I love a woman that smells like bacon....


----------



## RIP - VTEnviro (Sep 2, 2010)

Capt Worley PE said:


>


I pushed the button on the men's room hand dryer, and look what came out!


----------



## Sschell (Sep 2, 2010)

if you don't shut your yap Im going to shove this up your...


----------



## snickerd3 (Sep 2, 2010)

ah, the smell of bacon in the afternoon. Positively mindnumbing.


----------



## Sschell (Sep 2, 2010)

day 53 of the all bacon diet... its still delicious... I and I no longer feel pain in my left hand.


----------



## ktulu (Sep 2, 2010)

OMG! Is that cast iron???


----------



## RIP - VTEnviro (Sep 2, 2010)

I love cooking with cast iron.


----------



## snickerd3 (Sep 2, 2010)

VTEnviro said:


> I love cooking with cast iron.


me 2


----------



## Chucktown PE (Sep 2, 2010)

Me 3, but I won't touch the damn skillet with my bare hands.

That reminds me, someone had a two stage seasoning process that they recommended.
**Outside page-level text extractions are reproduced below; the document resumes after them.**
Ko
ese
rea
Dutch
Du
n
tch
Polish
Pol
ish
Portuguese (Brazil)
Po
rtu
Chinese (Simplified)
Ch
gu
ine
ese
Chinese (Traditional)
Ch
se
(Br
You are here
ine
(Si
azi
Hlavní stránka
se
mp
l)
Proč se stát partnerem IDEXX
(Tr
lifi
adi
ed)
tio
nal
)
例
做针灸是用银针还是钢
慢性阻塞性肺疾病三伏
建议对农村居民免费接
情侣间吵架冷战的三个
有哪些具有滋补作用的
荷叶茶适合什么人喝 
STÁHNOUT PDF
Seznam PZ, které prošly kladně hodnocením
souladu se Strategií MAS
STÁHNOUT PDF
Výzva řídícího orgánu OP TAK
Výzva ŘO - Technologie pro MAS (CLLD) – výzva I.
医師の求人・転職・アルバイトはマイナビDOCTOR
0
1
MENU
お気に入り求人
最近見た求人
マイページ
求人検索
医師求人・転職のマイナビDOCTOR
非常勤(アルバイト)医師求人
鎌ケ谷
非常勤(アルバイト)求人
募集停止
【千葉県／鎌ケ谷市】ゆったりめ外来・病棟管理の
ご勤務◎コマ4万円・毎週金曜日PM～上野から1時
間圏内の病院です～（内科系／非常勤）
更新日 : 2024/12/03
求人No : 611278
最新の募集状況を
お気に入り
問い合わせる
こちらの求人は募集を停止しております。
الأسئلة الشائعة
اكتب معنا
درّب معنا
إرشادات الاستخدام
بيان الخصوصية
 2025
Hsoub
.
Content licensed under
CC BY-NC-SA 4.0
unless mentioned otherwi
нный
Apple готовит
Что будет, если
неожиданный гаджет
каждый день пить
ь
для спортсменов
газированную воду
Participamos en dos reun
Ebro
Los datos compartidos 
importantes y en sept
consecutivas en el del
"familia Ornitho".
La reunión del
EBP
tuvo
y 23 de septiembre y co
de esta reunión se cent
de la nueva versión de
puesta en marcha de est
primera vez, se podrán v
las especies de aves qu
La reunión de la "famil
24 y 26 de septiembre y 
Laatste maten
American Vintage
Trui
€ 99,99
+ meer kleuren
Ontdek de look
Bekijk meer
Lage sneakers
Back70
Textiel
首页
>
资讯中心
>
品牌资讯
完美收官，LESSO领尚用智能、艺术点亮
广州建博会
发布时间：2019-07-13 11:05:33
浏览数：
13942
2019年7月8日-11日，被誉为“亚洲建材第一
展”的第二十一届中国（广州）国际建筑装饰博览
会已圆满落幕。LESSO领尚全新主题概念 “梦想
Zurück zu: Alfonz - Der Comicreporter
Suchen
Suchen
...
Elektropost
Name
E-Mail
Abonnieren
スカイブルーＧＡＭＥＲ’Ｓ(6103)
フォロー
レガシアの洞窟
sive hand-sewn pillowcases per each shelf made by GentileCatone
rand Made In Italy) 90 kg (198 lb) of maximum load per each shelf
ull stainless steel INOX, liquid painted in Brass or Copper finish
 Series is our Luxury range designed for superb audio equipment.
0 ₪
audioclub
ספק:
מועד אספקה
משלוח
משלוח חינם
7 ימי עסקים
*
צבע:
It was using peanut oil and something else. I had a family member wash my skillet with soap and water a month ago and I need to re-season. Please post it if you got it.


----------



## RIP - VTEnviro (Sep 2, 2010)

snickerd3 said:


> VTEnviro said:
> 
> 
> > I love cooking with cast iron.
> ...


I have a big cast iron dutch oven (no pithy remarks please) that I love to use for stews. Another month or so and I'll be ready to make a big batch with root veggies and winter squashes.


----------



## Chucktown PE (Sep 2, 2010)

VTEnviro said:


> snickerd3 said:
> 
> 
> > VTEnviro said:
> ...



I also have a dutch oven, Lodge brand. I love that thing. I cook a lot of stuff in it, shrimp and grits, steaks, shrimp gumbo, fried chicken, even corned beef.


----------



## ktulu (Sep 2, 2010)

Nothing better than cooking with cast iron. We have a smaller one that we cook cornbread in. Good stuff.


----------



## Dleg (Sep 2, 2010)

"OMG, our children were delicious! Let's have another, honey!"


----------



## Master slacker (Sep 2, 2010)

WTF? This is YOUR job!


----------



## EM_PS (Sep 2, 2010)

"know what I love about wearing a dress, dear? I can really rip some massive gas! Ahhhhh..."


----------



## ElCid03 (Sep 3, 2010)

Now I just need some chocolate salty balls!


----------



## NCcarguy (Sep 3, 2010)

For SOME reason, this reminds me of life BEFORE Viagra......


----------



## RIP - VTEnviro (Sep 3, 2010)

Chucktown PE said:


> VTEnviro said:
> 
> 
> > snickerd3 said:
> ...


Damn, that sounds so good. My wife eats like a rabbit, so none of those will come to fruition.


----------



## Chucktown PE (Sep 3, 2010)

I don't think my wife will ever let me cook shrimp gumbo in the house again. You have to boil about 2 lbs of shrimp heads for about 4 hours to make a shrimp stock and it makes the whole house smell like.....well.....shrimp heads. I've been banished to the outdoor cooker for that type of thing.


----------



## Sschell (Sep 3, 2010)

shrimp heads are one of my favorite foods.... Its really tough to beat a big pile of spicy salty fried shrimp heads... I also like the legs, when you get the whole shrimp fried (no batter) the legs are all crunchy and tasty... mmm.


----------



## Capt Worley PE (Sep 3, 2010)

Shrimp=cockroach of the sea


----------



## Sschell (Sep 3, 2010)

^this is true... in the right setting, and with proper seasoning, I might eat a roach.


----------



## Chucktown PE (Sep 3, 2010)

Capt Worley PE said:


> Shrimp=cockroach of the sea






sschell_PE said:


> ^this is true... in the right setting, and with proper seasoning, I might eat a roach.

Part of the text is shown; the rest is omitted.